++++ MATERIAL SUPPLIED

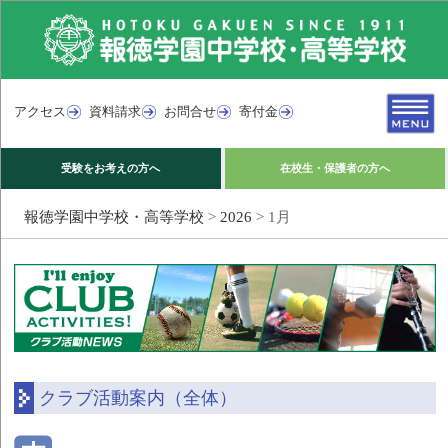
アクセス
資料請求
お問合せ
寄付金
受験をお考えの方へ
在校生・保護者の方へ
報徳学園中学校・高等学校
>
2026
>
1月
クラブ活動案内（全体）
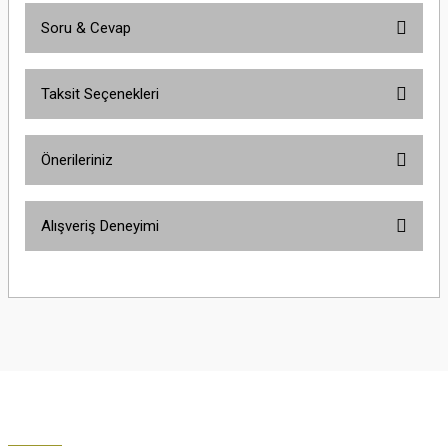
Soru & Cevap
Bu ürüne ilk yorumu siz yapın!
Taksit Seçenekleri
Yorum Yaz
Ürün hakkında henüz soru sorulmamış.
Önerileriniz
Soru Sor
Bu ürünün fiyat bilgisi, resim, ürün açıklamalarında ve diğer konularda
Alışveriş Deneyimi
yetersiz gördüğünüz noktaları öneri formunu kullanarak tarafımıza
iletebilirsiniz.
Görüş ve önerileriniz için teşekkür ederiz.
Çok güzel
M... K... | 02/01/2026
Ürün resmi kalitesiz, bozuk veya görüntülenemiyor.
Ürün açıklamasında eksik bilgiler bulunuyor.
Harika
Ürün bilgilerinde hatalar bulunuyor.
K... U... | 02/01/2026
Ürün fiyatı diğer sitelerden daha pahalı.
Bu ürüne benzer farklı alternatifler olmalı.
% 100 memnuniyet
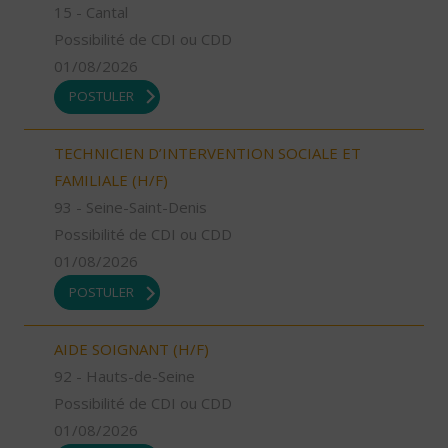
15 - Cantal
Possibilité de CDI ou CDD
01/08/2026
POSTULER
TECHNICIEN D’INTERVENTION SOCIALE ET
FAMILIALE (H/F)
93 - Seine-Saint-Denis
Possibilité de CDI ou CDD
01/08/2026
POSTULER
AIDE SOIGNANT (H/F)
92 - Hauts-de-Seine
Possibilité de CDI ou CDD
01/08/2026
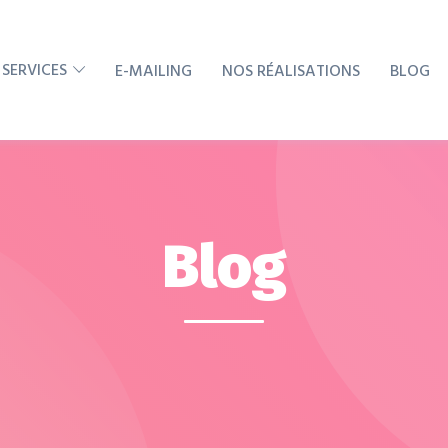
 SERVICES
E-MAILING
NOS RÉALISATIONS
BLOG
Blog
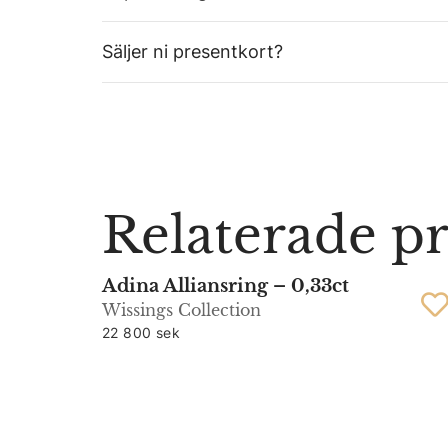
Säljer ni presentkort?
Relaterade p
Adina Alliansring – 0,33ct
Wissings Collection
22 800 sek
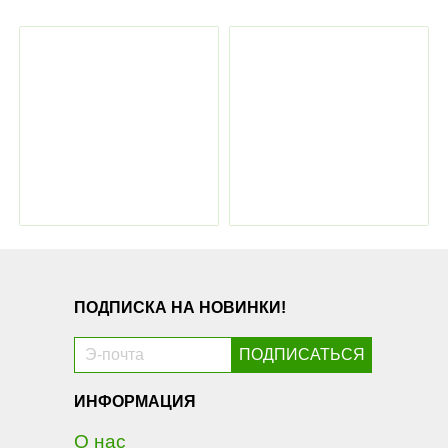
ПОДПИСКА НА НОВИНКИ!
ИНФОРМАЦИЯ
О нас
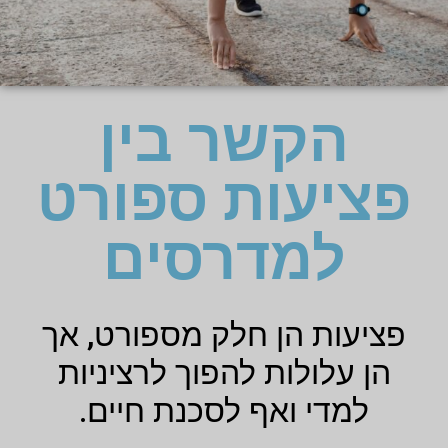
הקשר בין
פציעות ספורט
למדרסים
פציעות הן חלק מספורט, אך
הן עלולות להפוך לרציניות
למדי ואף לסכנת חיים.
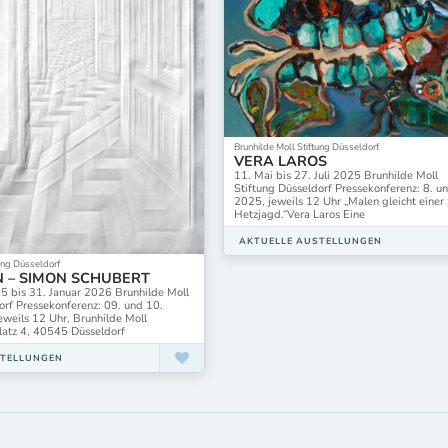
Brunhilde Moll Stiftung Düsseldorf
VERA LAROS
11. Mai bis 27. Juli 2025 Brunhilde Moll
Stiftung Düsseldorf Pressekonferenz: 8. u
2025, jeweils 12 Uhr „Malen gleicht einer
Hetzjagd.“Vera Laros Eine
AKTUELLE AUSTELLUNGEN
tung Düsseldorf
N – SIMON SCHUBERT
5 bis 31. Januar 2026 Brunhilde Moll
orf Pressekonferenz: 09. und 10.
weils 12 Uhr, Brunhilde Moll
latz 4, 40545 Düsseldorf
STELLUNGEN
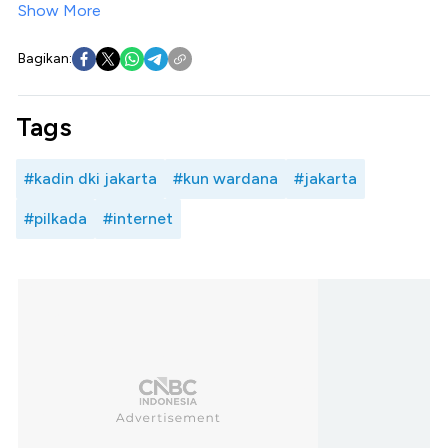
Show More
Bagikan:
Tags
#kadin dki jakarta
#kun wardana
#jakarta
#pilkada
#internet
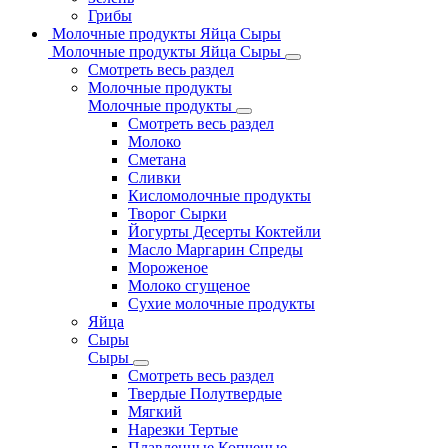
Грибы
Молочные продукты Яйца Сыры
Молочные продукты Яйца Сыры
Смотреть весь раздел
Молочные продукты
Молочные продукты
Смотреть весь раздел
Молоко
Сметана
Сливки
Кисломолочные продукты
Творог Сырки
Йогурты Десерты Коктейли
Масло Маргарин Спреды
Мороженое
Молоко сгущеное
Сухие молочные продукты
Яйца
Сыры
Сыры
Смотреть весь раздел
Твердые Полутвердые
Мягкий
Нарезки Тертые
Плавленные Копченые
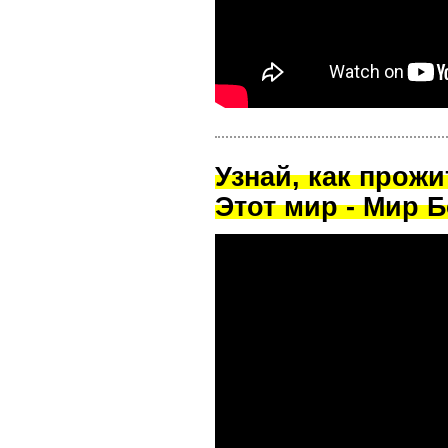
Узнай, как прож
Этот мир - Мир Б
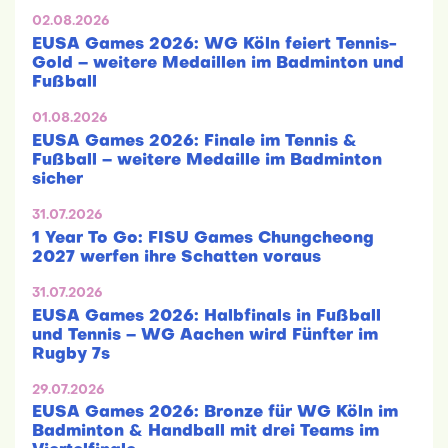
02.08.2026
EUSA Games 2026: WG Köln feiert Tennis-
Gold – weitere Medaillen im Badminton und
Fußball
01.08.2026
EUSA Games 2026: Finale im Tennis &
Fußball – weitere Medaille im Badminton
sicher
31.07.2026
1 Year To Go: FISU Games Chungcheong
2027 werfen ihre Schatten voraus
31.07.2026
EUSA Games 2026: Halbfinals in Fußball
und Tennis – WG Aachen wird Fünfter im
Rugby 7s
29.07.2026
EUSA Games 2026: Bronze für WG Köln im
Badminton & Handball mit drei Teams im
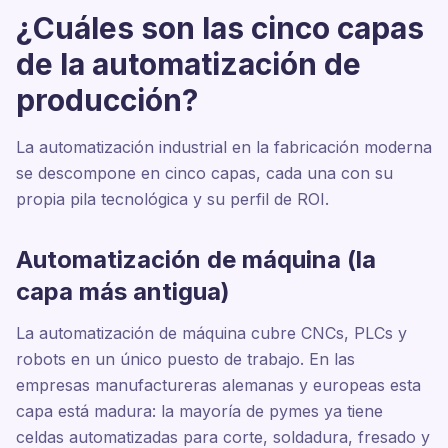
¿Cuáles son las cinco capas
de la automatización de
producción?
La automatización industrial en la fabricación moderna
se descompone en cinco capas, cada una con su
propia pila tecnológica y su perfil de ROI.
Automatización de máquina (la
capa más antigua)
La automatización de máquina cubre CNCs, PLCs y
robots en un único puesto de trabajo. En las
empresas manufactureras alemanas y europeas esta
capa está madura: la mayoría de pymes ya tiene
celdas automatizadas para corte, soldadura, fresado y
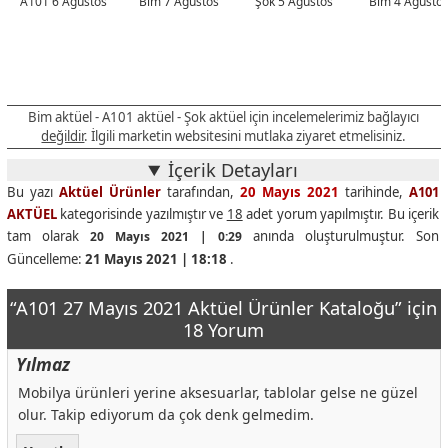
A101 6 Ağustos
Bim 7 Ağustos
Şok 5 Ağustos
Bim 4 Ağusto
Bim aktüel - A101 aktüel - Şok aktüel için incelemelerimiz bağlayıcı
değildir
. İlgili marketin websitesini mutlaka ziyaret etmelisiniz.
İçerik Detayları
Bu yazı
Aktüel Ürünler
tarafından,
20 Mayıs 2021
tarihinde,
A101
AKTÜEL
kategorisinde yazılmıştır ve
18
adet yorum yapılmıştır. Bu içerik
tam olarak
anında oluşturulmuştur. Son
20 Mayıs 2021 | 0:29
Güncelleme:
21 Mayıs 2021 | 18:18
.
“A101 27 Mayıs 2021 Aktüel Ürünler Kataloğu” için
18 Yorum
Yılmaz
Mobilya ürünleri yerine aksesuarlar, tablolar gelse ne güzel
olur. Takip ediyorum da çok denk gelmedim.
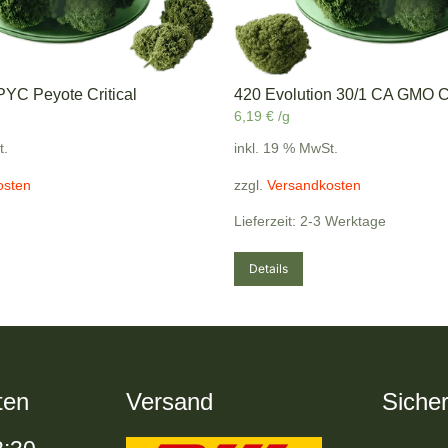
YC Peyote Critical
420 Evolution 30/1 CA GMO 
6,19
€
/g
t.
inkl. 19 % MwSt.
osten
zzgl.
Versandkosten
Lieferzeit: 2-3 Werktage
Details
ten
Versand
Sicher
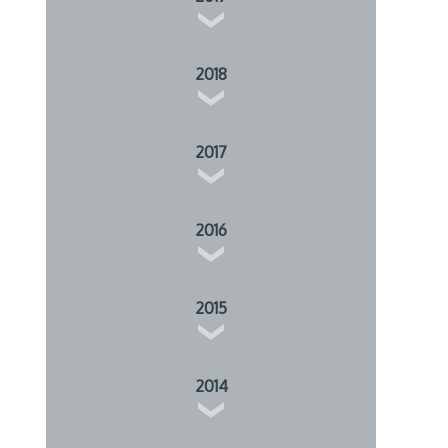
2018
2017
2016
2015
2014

++++++++

YOUR GOAL
Go through the records above, find every line with the word "cinco", and list those lines.

EXPECTED OUTPUT
¿Cuáles son las cinco capas
se descompone en cinco capas, cada una con su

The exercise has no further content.